The German company will kick in C$110 million ($76 million) over the next three years to sub-distribute or co-produce up to nine children’s series, with TV Loonland taking Euro rights to the shows and Alliance Atlantis keeping all other world rights.

In addition, TV Loonland has paid $14 million for Euro rights to shows from AAC’s children’s library, including “The Famous Jett Jackson,” “My Best Friend Is an Alien” and “Yvon of the Yukon.”

The agreement marks a significant expansion for Alliance Atlantis Kids, which launched last year.

Children’s programming accounted for 20% of the parent company’s production output last year.

Alliance Atlantis CEO Michael MacMillan said he expects the company to focus even more on kids shows in the next couple of years.

High priority

“Gearing up our animation and kids business is a priority for us,” MacMillan said. “This gives us a huge increase in our kids business. It’s a very significant transaction for the company.”

Added TV Loonland CEO Peter Volkle: “Alliance Atlantis will be a strong partner in North America who will help us to grow considerably and to decisively expand our international position.”

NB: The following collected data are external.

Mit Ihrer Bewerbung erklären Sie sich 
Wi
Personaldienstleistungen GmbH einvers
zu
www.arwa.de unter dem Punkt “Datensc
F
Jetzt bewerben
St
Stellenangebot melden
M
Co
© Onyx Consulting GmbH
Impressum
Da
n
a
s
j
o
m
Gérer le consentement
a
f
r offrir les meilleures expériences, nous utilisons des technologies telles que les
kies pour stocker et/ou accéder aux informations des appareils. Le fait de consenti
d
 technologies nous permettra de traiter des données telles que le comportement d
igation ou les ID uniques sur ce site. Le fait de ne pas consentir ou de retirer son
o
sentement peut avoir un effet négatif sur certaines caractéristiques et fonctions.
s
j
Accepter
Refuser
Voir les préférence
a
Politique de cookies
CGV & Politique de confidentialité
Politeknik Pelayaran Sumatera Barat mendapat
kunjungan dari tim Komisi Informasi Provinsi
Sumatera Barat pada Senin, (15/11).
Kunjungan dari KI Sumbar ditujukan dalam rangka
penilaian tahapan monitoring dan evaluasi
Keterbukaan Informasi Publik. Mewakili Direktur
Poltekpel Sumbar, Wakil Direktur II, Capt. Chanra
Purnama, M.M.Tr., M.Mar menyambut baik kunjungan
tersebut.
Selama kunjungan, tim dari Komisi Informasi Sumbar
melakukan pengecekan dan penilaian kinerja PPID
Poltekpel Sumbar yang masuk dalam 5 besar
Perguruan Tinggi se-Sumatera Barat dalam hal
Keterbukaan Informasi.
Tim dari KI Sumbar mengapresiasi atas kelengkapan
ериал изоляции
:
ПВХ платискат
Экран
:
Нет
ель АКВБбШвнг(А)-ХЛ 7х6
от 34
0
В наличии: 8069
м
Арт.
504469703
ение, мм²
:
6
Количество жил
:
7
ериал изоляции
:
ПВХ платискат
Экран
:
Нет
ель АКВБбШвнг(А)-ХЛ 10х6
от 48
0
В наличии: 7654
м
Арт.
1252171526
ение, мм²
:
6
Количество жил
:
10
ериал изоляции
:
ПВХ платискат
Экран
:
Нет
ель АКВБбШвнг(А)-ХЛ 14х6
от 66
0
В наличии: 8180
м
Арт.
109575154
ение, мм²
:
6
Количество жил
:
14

As part of the agreement, Alliance Atlantis and TV Loonland will both invest in the development of a Web portal to house Web sites for all jointly produced programs.

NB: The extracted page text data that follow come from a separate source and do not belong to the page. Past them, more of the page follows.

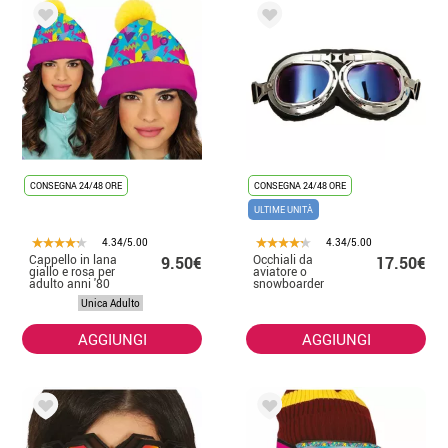
CONSEGNA 24/48 ORE
CONSEGNA 24/48 ORE
ULTIME UNITÀ
4.34/5.00
4.34/5.00
Cappello in lana
Occhiali da
9.50€
17.50€
giallo e rosa per
aviatore o
adulto anni '80
snowboarder
Unica Adulto
AGGIUNGI
AGGIUNGI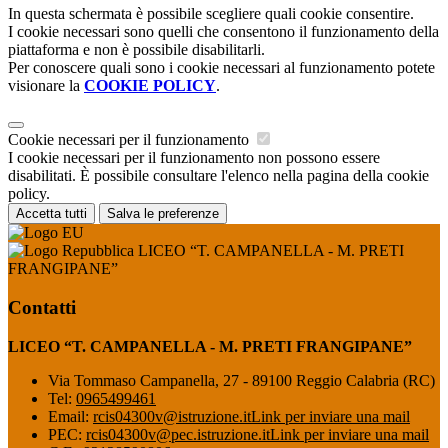
In questa schermata è possibile scegliere quali cookie consentire.
I cookie necessari sono quelli che consentono il funzionamento della
piattaforma e non è possibile disabilitarli.
Per conoscere quali sono i cookie necessari al funzionamento potete
visionare la
COOKIE POLICY
.
Cookie necessari per il funzionamento
I cookie necessari per il funzionamento non possono essere
disabilitati. È possibile consultare l'elenco nella pagina della cookie
policy.
Accetta tutti
Salva le preferenze
LICEO “T. CAMPANELLA - M. PRETI
FRANGIPANE”
Contatti
LICEO “T. CAMPANELLA - M. PRETI FRANGIPANE”
Via Tommaso Campanella, 27 - 89100 Reggio Calabria (RC)
Tel:
0965499461
Email:
rcis04300v@istruzione.it
Link per inviare una mail
PEC:
rcis04300v@pec.istruzione.it
Link per inviare una mail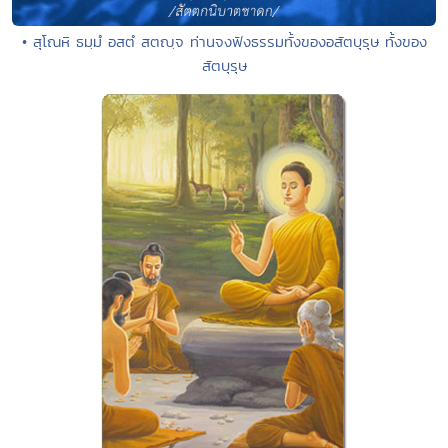
• สุโณหิ ธมฺมํ อสตํ สตญฺจ ท่านจงฟังธรรมทั้งของอสัตบุรุษ ทั้งของ
สัตบุรุษ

While Alliance Atlantis is intent on expanding its kids business, MacMillan denied media reports that his company is in talks to acquire troubled Canadian kids-TV producer Cinar.

“Cinar has got great programming ability and a terrific-looking library, but we’re not aware it’s for sale,” MacMillan said.

“We’re not in there kicking the tires. If there was an auction of the assets, of course we’d look at that. But it would be really difficult (to buy the entire company). It’s an unknowable situation and we don’t like unknowable situations.”